The next day, Election Day, Frank is up early, delivering baked goods to the volunteers working at her polling precinct. She wasn’t able to hire a pollster, so no one on her campaign has any idea how their candidate will do, whether the Pantsuit Nation money, or the canvassing, or Reddit forum has made any difference. Publicly, she is still upbeat, but privately, the vulnerability creeps in. “Somebody asked if I’d be heartbroken if I lost. I don’t say ‘heartbroken,’ ” she says one evening, after a long day of canvassing. “The more I’ve gotten into it, the more I want to win … the more I’m afraid.”
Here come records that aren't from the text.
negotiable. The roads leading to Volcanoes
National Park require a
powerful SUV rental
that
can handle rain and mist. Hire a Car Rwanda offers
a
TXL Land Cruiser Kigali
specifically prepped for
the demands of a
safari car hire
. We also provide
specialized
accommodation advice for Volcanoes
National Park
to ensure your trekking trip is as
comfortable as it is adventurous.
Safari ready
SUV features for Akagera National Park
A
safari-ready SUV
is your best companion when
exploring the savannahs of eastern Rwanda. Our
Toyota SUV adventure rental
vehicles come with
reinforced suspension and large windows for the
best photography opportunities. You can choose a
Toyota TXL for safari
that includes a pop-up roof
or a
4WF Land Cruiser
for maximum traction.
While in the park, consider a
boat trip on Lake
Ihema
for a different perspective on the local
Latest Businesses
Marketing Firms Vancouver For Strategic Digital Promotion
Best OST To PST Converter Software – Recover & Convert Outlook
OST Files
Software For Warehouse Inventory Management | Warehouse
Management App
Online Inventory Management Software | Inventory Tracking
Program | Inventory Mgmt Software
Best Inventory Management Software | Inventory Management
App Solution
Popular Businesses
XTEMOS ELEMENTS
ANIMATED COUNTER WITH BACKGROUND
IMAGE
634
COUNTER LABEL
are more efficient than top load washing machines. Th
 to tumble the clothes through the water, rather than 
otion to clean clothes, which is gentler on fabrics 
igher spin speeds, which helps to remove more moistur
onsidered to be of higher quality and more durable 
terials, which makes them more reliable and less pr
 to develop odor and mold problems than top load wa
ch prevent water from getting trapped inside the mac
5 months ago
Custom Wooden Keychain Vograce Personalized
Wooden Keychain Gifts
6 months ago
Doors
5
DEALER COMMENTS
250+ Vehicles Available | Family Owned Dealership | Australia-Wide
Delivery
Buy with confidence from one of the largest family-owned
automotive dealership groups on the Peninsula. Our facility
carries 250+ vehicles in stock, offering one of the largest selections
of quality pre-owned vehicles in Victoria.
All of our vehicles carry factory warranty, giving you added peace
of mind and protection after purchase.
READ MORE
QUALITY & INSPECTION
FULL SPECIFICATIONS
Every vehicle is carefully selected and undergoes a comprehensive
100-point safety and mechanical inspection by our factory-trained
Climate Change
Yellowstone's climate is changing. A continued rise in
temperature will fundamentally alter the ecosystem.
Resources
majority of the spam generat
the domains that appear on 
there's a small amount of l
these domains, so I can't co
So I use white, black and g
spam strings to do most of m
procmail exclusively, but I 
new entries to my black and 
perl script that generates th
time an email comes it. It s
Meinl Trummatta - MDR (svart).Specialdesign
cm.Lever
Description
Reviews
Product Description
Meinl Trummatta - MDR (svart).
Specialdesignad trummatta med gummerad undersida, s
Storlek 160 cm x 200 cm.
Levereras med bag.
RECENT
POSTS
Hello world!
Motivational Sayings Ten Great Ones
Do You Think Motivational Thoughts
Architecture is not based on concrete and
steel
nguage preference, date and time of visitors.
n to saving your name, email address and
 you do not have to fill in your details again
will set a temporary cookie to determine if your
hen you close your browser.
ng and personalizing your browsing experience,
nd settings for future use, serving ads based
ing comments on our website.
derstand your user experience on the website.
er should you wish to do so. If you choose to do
That night, the campaign volunteers congregate in a banquet room behind what used to be the McCrory’s lunch counter, where a group of black students staged a historic sit-in in 1961. Frank, in a navy-and-red-striped dress she borrowed from Teicher, is mingling with friends and family when the returns start coming in, broadcast on projector screens in front of the room. The numbers don’t look good: Parnell opens up an immediate lead. As the night stretches on, it only widens. Frank huddles with her volunteers. Teicher looks stricken. “I’m still optimistic,” Adelman says. “It’s not over yet.”
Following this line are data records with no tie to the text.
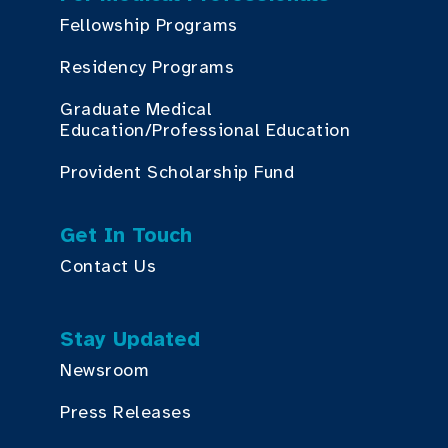
Fellowship Programs
Residency Programs
Graduate Medical
Education/Professional Education
Provident Scholarship Fund
Get In Touch
Contact Us
Stay Updated
Newsroom
Press Releases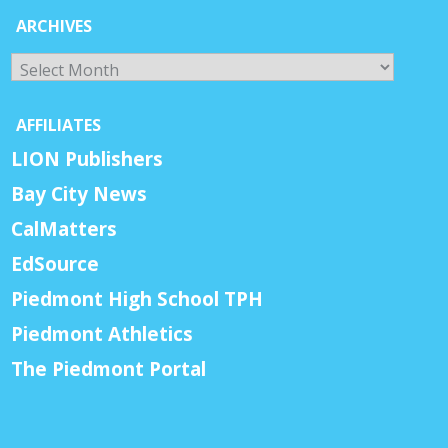
ARCHIVES
Archives
AFFILIATES
LION Publishers
Bay City News
CalMatters
EdSource
Piedmont High School TPH
Piedmont Athletics
The Piedmont Portal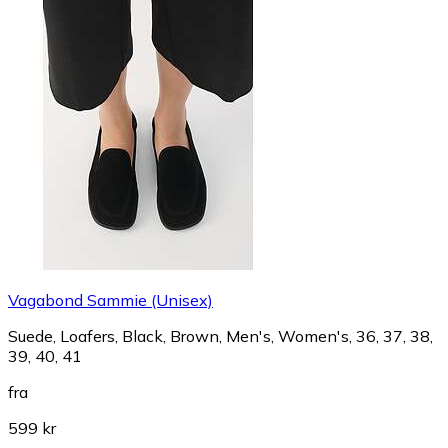
Vagabond Sammie (Unisex)
Suede, Loafers, Black, Brown, Men's, Women's, 36, 37, 38,
39, 40, 41
fra
599 kr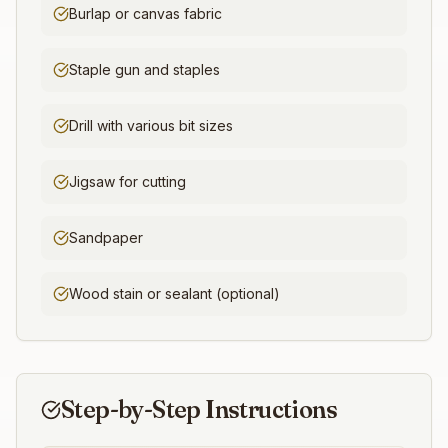
Burlap or canvas fabric
Staple gun and staples
Drill with various bit sizes
Jigsaw for cutting
Sandpaper
Wood stain or sealant (optional)
Step-by-Step Instructions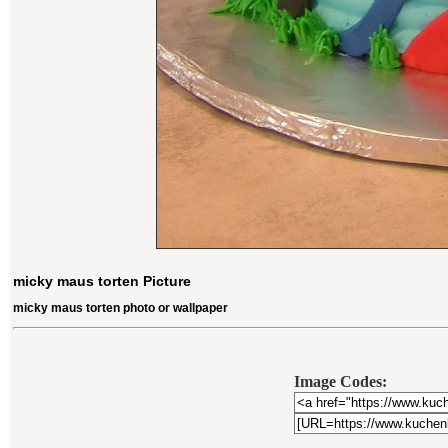
micky maus torten Picture
micky maus torten photo or wallpaper
Image Codes:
“I’m trying to stay optimistic,” Kelly says. “But — ” she emits a cheerful laugh. “No matter how, I don’t see how we win.”
By 9 p.m., it’s over. Frank: 4,030 votes, Parnell: 13,333. She lost to the better-financed, better-connected, more obvious political candidate — who will now face a white male Republican opponent in the general election in June. In an Irish pub across the street, a cheer explodes from the top floor. Parnell is delivering his victory speech. A few minutes later, Frank steps outside and calls him to concede.
Back inside, she addresses her supporters. “I think it’s clear that tonight didn’t really go the way we wanted it to,” she says. Her baby lets out a cry from her mother’s lap. The music is off, and the 22 people left in the room pull up chairs to watch. “I think everyone knows why I decided to run for this spot, if not for any other reason than — ” She pauses, then asks, “Why am I crying?” as she tries to stanch the flow of tears. “To prove that you’re never too young. Whatever reason you have is the right reason. I ran for my children, for my daughter. They deserve more.” Her voice breaks, and someone from the group shouts: “Thank you for running!”
Two weeks after her loss, she’ll log on to her campaign’s Facebook page and write about how she’s still thinking of all the people she met during her race. “Getting to know SC District 5 has been the highlight of my life,” she’ll say. Already people have been asking her about 2018.
*This article appears in the May 29, 2017, issue of New York Magazine.